From mboxrd@z Thu Jan  1 00:00:00 1970
Return-Path: <linux-kernel-owner@vger.kernel.org>
Received: (majordomo@vger.kernel.org) by vger.kernel.org via listexpand
	id S1754970Ab1C3Pcy (ORCPT <rfc822;w@1wt.eu>);
	Wed, 30 Mar 2011 11:32:54 -0400
Received: from mx1.redhat.com ([209.132.183.28]:59055 "EHLO mx1.redhat.com"
	rhost-flags-OK-OK-OK-OK) by vger.kernel.org with ESMTP
	id S1754572Ab1C3Pcx (ORCPT <rfc822;linux-kernel@vger.kernel.org>);
	Wed, 30 Mar 2011 11:32:53 -0400
Date: Wed, 30 Mar 2011 17:32:28 +0200
From: Oleg Nesterov <oleg@redhat.com>
To: Jiri Olsa <jolsa@redhat.com>
Cc: Peter Zijlstra <peterz@infradead.org>, Paul Mackerras <paulus@samba.org>,
        Ingo Molnar <mingo@elte.hu>, linux-kernel@vger.kernel.org
Subject: Re: [PATCH,RFC] perf: panic due to inclied cpu context task_ctx
	value
Message-ID: <20110330153228.GA1787@redhat.com>
References: <20110326161346.GA18272@redhat.com> <1301157483.2250.366.camel@laptop> <20110326170922.GA20329@redhat.com> <20110326173545.GA22919@redhat.com> <1301164168.2250.370.camel@laptop> <20110328133033.GA8254@redhat.com> <1301324275.4859.25.camel@twins> <1301327368.4859.28.camel@twins> <20110328165648.GA9304@redhat.com> <20110330130951.GA2124@jolsa.brq.redhat.com>
MIME-Version: 1.0
Content-Type: text/plain; charset=us-ascii
Content-Disposition: inline
In-Reply-To: <20110330130951.GA2124@jolsa.brq.redhat.com>
User-Agent: Mutt/1.5.18 (2008-05-17)
Sender: linux-kernel-owner@vger.kernel.org
List-ID: <linux-kernel.vger.kernel.org>
X-Mailing-List: linux-kernel@vger.kernel.org

On 03/30, Jiri Olsa wrote:
>
> On Mon, Mar 28, 2011 at 06:56:48PM +0200, Oleg Nesterov wrote:
> >
> > As for HAVE_JUMP_LABEL, I still can't understand why this test-case
> > triggers the problem. But jump_label_inc/dec logic looks obviously
> > racy.
>
> I think the reason is, that there are actually 2 places that
> needs to be updated by jump label code
>  - perf_event_task_sched_in
>  - perf_event_task_sched_out
>
> As for my image it first patches perf_event_task_sched_out and then
> perf_event_task_sched_in

Indeed! Thanks a lot Jiri, now I understand.

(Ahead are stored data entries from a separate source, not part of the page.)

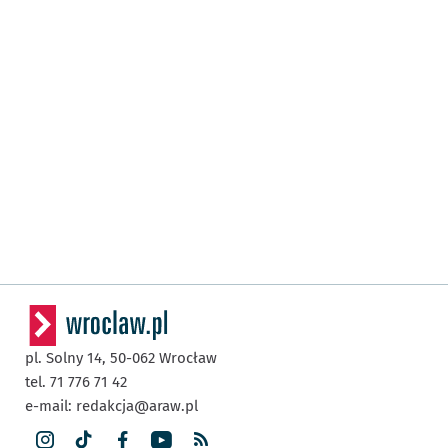
pl. Solny 14,
50-062
Wrocław
tel. 71 776 71 42
e-mail:
redakcja@araw.pl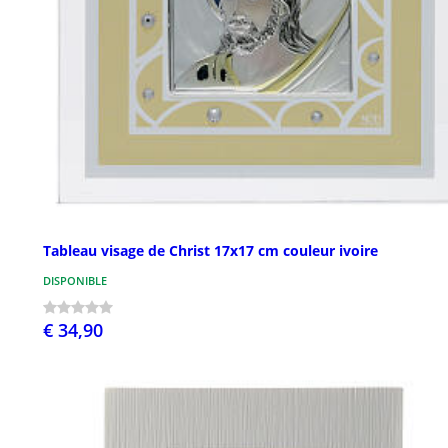
Tableau visage de Christ 17x17 cm couleur ivoire
DISPONIBLE
€ 34,90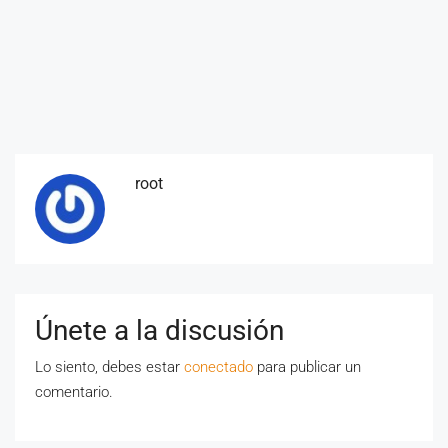
root
Únete a la discusión
Lo siento, debes estar
conectado
para publicar un
comentario.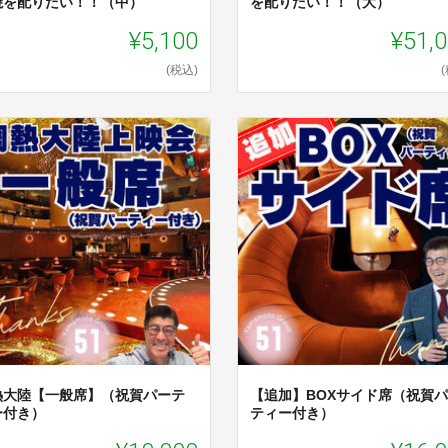
焼を配りたい！！（中）
を配りたい！！（大）
¥5,100
¥51,
(税込)
熱大陸【一般席】（祝賀パーテ
【追加】BOXサイド席（祝賀
ー付き）
ティー付き）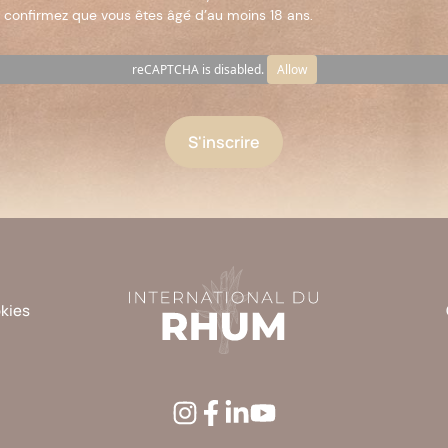
 confirmez que vous êtes âgé d’au moins 18 ans.
reCAPTCHA is disabled.
Allow
okies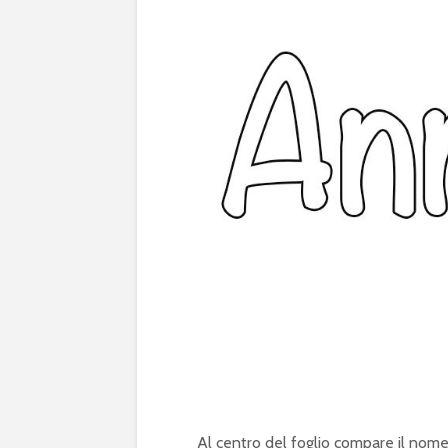
Al centro del foglio compare il nome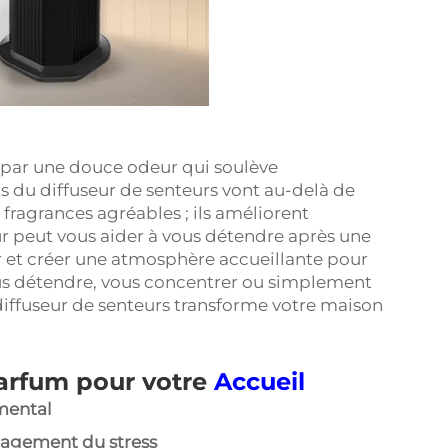
i par une douce odeur qui soulève
s du diffuseur de senteurs vont au-delà de
ragrances agréables ; ils améliorent
ur peut vous aider à vous détendre après une
ir et créer une atmosphère accueillante pour
vous détendre, vous concentrer ou simplement
 diffuseur de senteurs transforme votre maison
parfum pour votre
Accueil
mental
ulagement du stress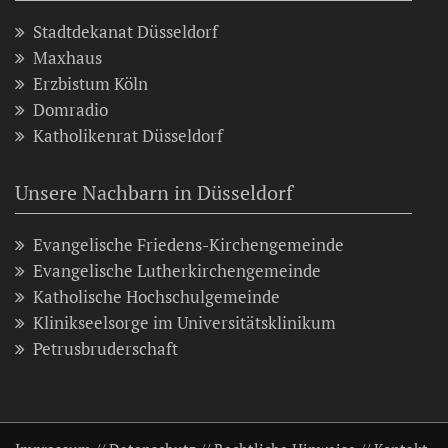
Stadtdekanat Düsseldorf
Maxhaus
Erzbistum Köln
Domradio
Katholikenrat Düsseldorf
Unsere Nachbarn in Düsseldorf
Evangelische Friedens-Kirchengemeinde
Evangelische Lutherkirchengemeinde
Katholische Hochschulgemeinde
Klinikseelsorge im Universitätsklinikum
Petrusbruderschaft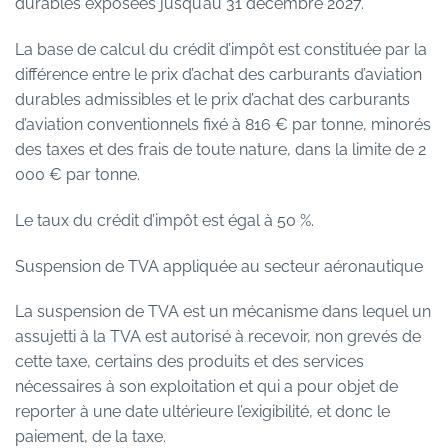
durables exposées jusqu’au 31 décembre 2027.
La base de calcul du crédit d’impôt est constituée par la
différence entre le prix d’achat des carburants d’aviation
durables admissibles et le prix d’achat des carburants
d’aviation conventionnels fixé à 816 € par tonne, minorés
des taxes et des frais de toute nature, dans la limite de 2
000 € par tonne.
Le taux du crédit d’impôt est égal à 50 %.
Suspension de TVA appliquée au secteur aéronautique
La suspension de TVA est un mécanisme dans lequel un
assujetti à la TVA est autorisé à recevoir, non grevés de
cette taxe, certains des produits et des services
nécessaires à son exploitation et qui a pour objet de
reporter à une date ultérieure l’exigibilité, et donc le
paiement, de la taxe.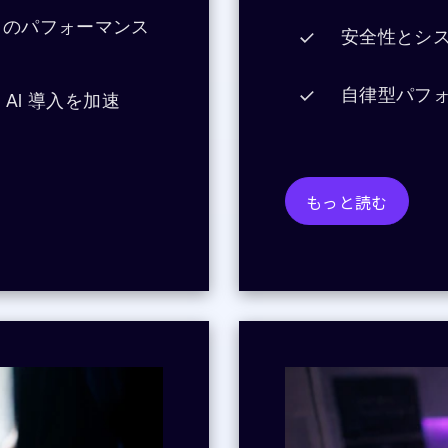
りのパフォーマンス
安全性とシ
自律型パフ
 AI 導入を加速
もっと読む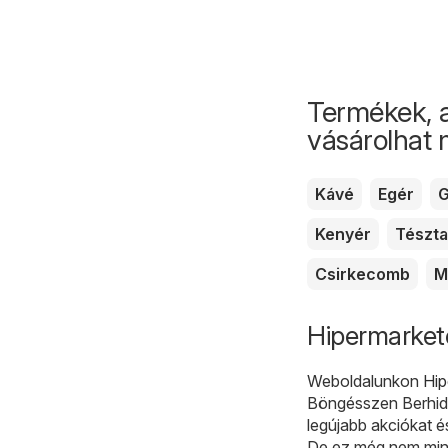
Termékek, 
vásárolhat
Kávé
Egér
G
Kenyér
Tészta
Csirkecomb
M
Hipermarkete
Weboldalunkon
Hip
Böngésszen Berhida
legújabb akciókat 
De ez még nem mind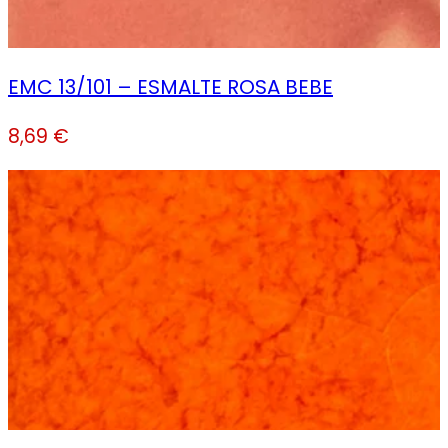
EMC 13/101 – ESMALTE ROSA BEBE
8,69
€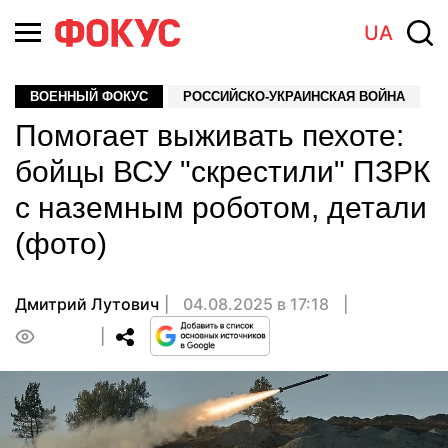
UA
ВОЕННЫЙ ФОКУС
РОССИЙСКО-УКРАИНСКАЯ ВОЙНА
Помогает выживать пехоте:
бойцы ВСУ "скрестили" ПЗРК
с наземным роботом, детали
(фото)
Дмитрий Лутович
04.08.2025 в 17:18
0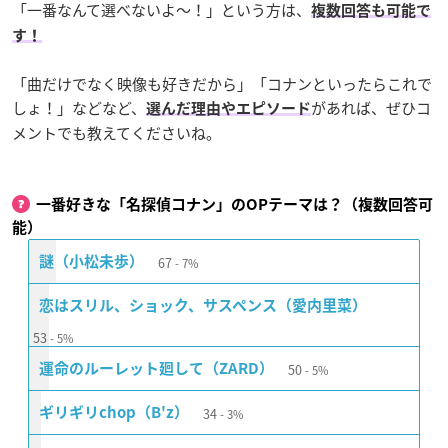
「一番なんて選べないよ〜！」という方は、
複数回答も可能で
す！
「曲だけでなく映像も好きだから」「コナンといったらこれで
しょ！」などなど、
があれば、ぜひコ
選んだ理由やエピソード
メントでも教えてくださいね。
一番好きな「名探偵コナン」のOPテーマは？（複数回答可
能）
67
謎（小松未歩）
7%
恋はスリル、ショック、サスペンス（愛内里菜）
53
5%
50
運命のルーレット廻して（ZARD）
5%
34
ギリギリchop（B'z）
3%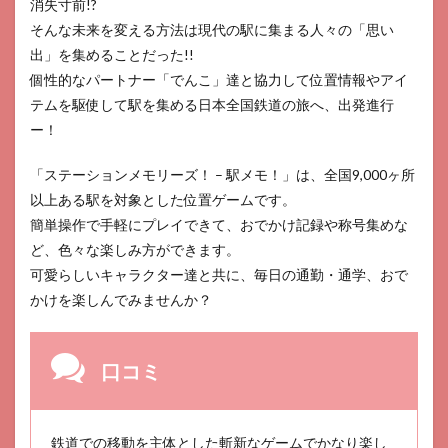
消失寸前!?
そんな未来を変える方法は現代の駅に集まる人々の「思い
出」を集めることだった!!
個性的なパートナー「でんこ」達と協力して位置情報やアイ
テムを駆使して駅を集める日本全国鉄道の旅へ、出発進行
ー！
「ステーションメモリーズ！ – 駅メモ！」は、全国9,000ヶ所
以上ある駅を対象とした位置ゲームです。
簡単操作で手軽にプレイできて、おでかけ記録や称号集めな
ど、色々な楽しみ方ができます。
可愛らしいキャラクター達と共に、毎日の通勤・通学、おで
かけを楽しんでみませんか？
口コミ
鉄道での移動を主体とした斬新なゲームでかなり楽し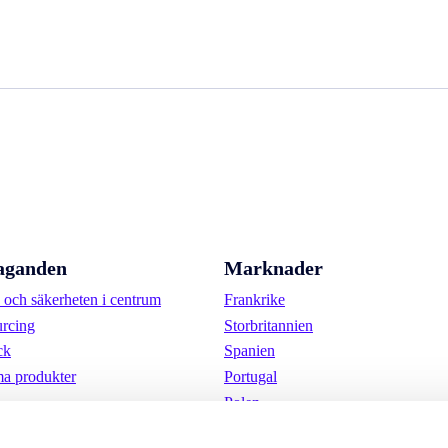
aganden
Marknader
och säkerheten i centrum
Frankrike
urcing
Storbritannien
ck
Spanien
a produkter
Portugal
Polen
Tyskland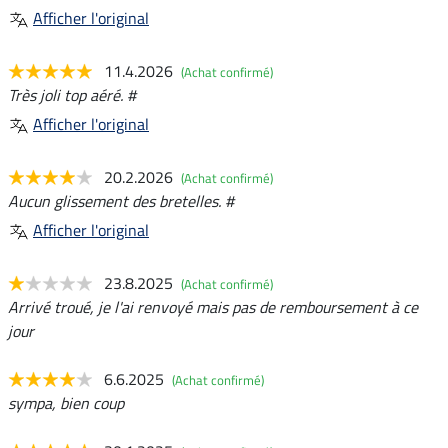
Afficher l'original
11.4.2026
(Achat confirmé)
Très joli top aéré. #
Afficher l'original
20.2.2026
(Achat confirmé)
Aucun glissement des bretelles. #
Afficher l'original
23.8.2025
(Achat confirmé)
Arrivé troué, je l'ai renvoyé mais pas de remboursement à ce
jour
6.6.2025
(Achat confirmé)
sympa, bien coup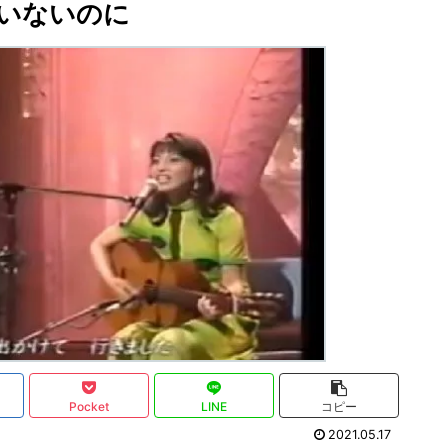
いないのに
Pocket
LINE
コピー
2021.05.17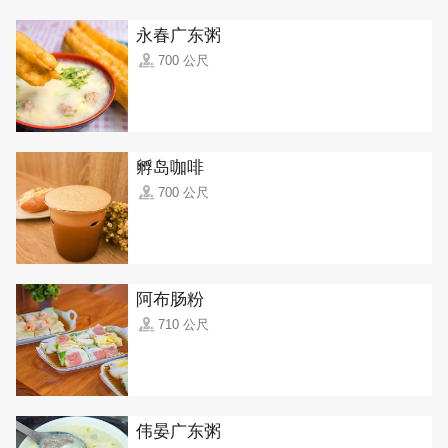
永春广东粥
700 公尺
孵岛咖啡
700 公尺
阿布肠粉
710 公尺
伟晏广东粥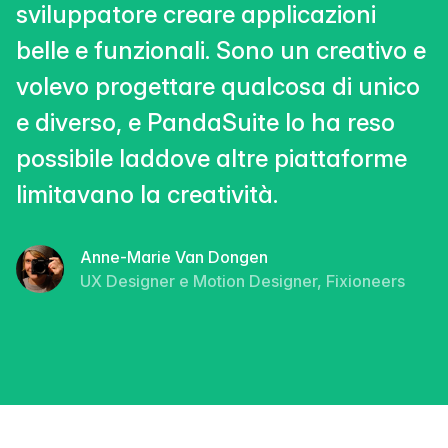
sviluppatore creare applicazioni
belle e funzionali. Sono un creativo e
volevo progettare qualcosa di unico
e diverso, e PandaSuite lo ha reso
possibile laddove altre piattaforme
limitavano la creatività.
Anne-Marie Van Dongen
UX Designer e Motion Designer, Fixioneers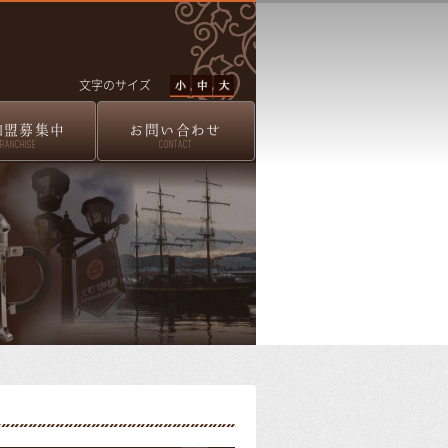
文字のサイズ
加盟募集中
お問い合わせ
FRANCHISE
CONTACT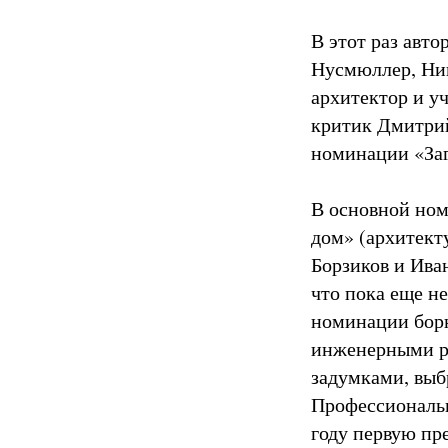
В этот раз авт
Нусмюллер, Ник
архитектор и у
критик Дмитрий
номинации «За
В основной ном
дом» (архитек
Борзиков и Ива
что пока еще н
номинации борю
инженерными р
задумками, выб
Профессиональн
году первую пр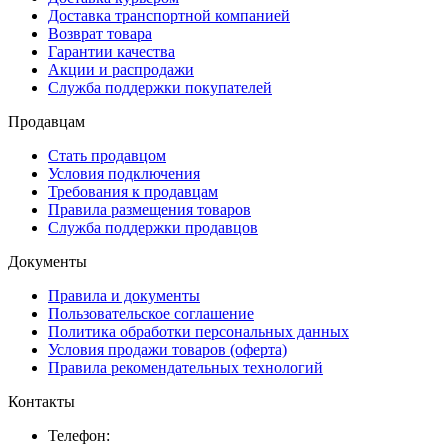
Доставка транспортной компанией
Возврат товара
Гарантии качества
Акции и распродажи
Служба поддержки покупателей
Продавцам
Стать продавцом
Условия подключения
Требования к продавцам
Правила размещения товаров
Служба поддержки продавцов
Документы
Правила и документы
Пользовательское соглашение
Политика обработки персональных данных
Условия продажи товаров (оферта)
Правила рекомендательных технологий
Контакты
Телефон: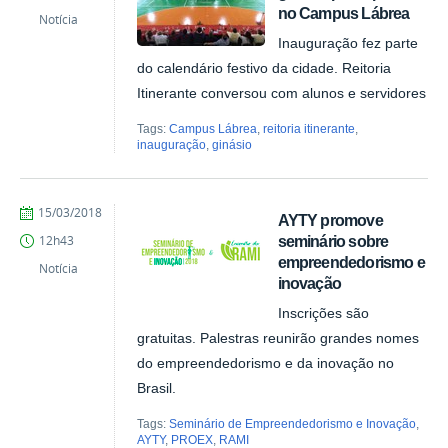
no Campus Lábrea
Batista
Notícia
Inauguração fez parte
do calendário festivo da cidade. Reitoria
Itinerante conversou com alunos e servidores
Tags:
Campus Lábrea
,
reitoria itinerante
,
inauguração
,
ginásio
by
Published
15/03/2018
AYTY promove
Ana
seminário sobre
12h43
Paula
empreendedorismo e
Batista
Notícia
inovação
Inscrições são
gratuitas. Palestras reunirão grandes nomes
do empreendedorismo e da inovação no
Brasil.
Tags:
Seminário de Empreendedorismo e Inovação
,
AYTY
,
PROEX
,
RAMI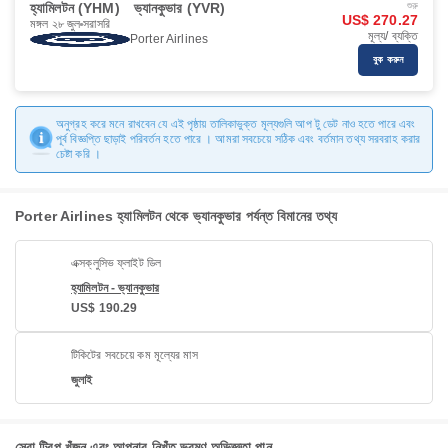
হ্যামিলটন (YHM)
ভ্যানকুভার (YVR)
শুরু
US$ 270.27
মঙ্গল ২৮ জুল
সরাসরি
মূল্য/ ব্যক্তি
Porter Airlines
বুক করুন
অনুগ্রহ করে মনে রাখবেন যে এই পৃষ্ঠায় তালিকাভুক্ত মূল্যগুলি আপ টু ডেট নাও হতে পারে এবং
পূর্ব বিজ্ঞপ্তি ছাড়াই পরিবর্তন হতে পারে । আমরা সবচেয়ে সঠিক এবং বর্তমান তথ্য সরবরাহ করার
চেষ্টা করি ।
Porter Airlines হ্যামিলটন থেকে ভ্যানকুভার পর্যন্ত বিমানের তথ্য
এক্সক্লুসিভ ফ্লাইট ডিল
হ্যামিলটন - ভ্যানকুভার
US$ 190.29
টিকিটের সবচেয়ে কম মূল্যের মাস
জুলাই
সেরা ট্রিপ খুঁজুন এবং আপনার নিখুঁত ভ্রমণ অভিজ্ঞতা পান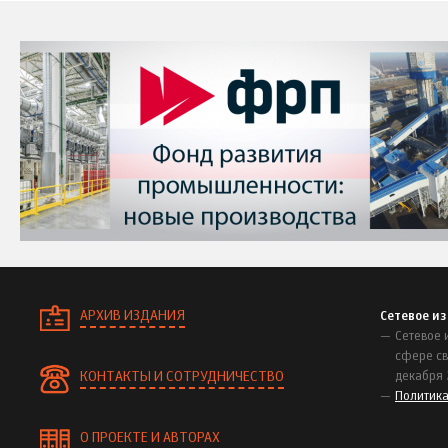
АРХИВ ИЗДАНИЯ
Сетевое и
Сетевое 
сфере св
КОНТАКТЫ И СОТРУДНИЧЕСТВО
декабря 
Политик
О ПРОЕКТЕ И АВТОРАХ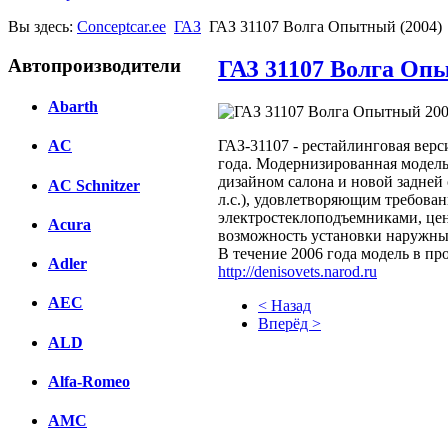
Вы здесь:
Conceptcar.ee
ГАЗ
ГАЗ 31107 Волга Опытный (2004)
Автопроизводители
ГАЗ 31107 Волга Опы
Abarth
ГАЗ-31107 - рестайлинговая верс
AC
года. Модернизированная модель
дизайном салона и новой задней
AC Schnitzer
л.с.), удовлетворяющим требован
электростеклоподъемниками, це
Acura
возможность установки наружных
В течение 2006 года модель в пр
Adler
http://denisovets.narod.ru
AEC
< Назад
Вперёд >
ALD
Facebook
Alfa-Romeo
вКонтакте
Комментарии вКонтакте
AMC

jump_label_update() doesn't change all entries in a batch. So, as you
explained, it is quite possible that jump_label_update() disables
perf_event_task_sched_out() first. When the caller calls
arch_jump_label_transform() again to disable the next entry, it has
task_ctx != NULL which can't be cleared.

> IIUIC that calling synchronize_sched in perf_sched_events_dec
> ensures that final schedule back to the release code will not
> call perf_event_task_sched_in, so task_ctx stays sane (NULL).

Yes. IOW, this guarantees that perf_event_task_sched_in() is always
paired with perf_event_task_sched_out().

> The cool think is, that it also fixies the original issue,
> which was: wrong counters for perf builtin test #3..
> which I started with from the very beggining :)

Great ;)

> please let me know what you think, thanks

Yes, this is what I meant.

I'd like to look at this patch again later, perhaps we can move some
code from #ifdef/#else... But I have the headache today, just can't
understand all these ifdef's.

> +#ifdef HAVE_JUMP_LABEL
> +static inline
> +void perf_sched_events_inc(void)
> +{
> +	jump_label_inc(&perf_sched_events_out);
> +	smp_mb__after_atomic_inc();
> +	jump_label_inc(&perf_sched_events_in);
> +}
> +
> +static inline
> +void perf_sched_events_dec(void)
> +{
> +	if (atomic_dec_and_test(&perf_sched_events_in)) {
> +		jump_label_disable(&perf_sched_events_in);
> +		synchronize_sched();
> +	}
> +
> +	jump_label_dec(&perf_sched_events_out);

probably smp_mb__after_atomic_inc() needs a comment...

It is needed to avoid the race between perf_sched_events_dec() and
perf_sched_events_inc().

Suppose that we have a single event, both counters == 1. We create
another event and call perf_sched_events_inc(). Without the barrier
we could increment the counters in reverse order,

	jump_label_inc(&perf_sched_events_in);
	/* ---- WINDOW ---- */
	jump_label_inc(&perf_sched_events_out);

Now, if perf_sched_events_dec() is called in between, it can disable
_out but not _in. This means we can leak ->task_ctx again.


---------------------------------------------------------------------

HOWEVER. While I think synchronize_sched() should work in practice,
in theory (according to the documentation) it can't always help in
this case. I'll write another email tomorrow, can't think properly
today. Anyway this looks solveable, but perhaps we need stop_cpus()
instead.

Oleg.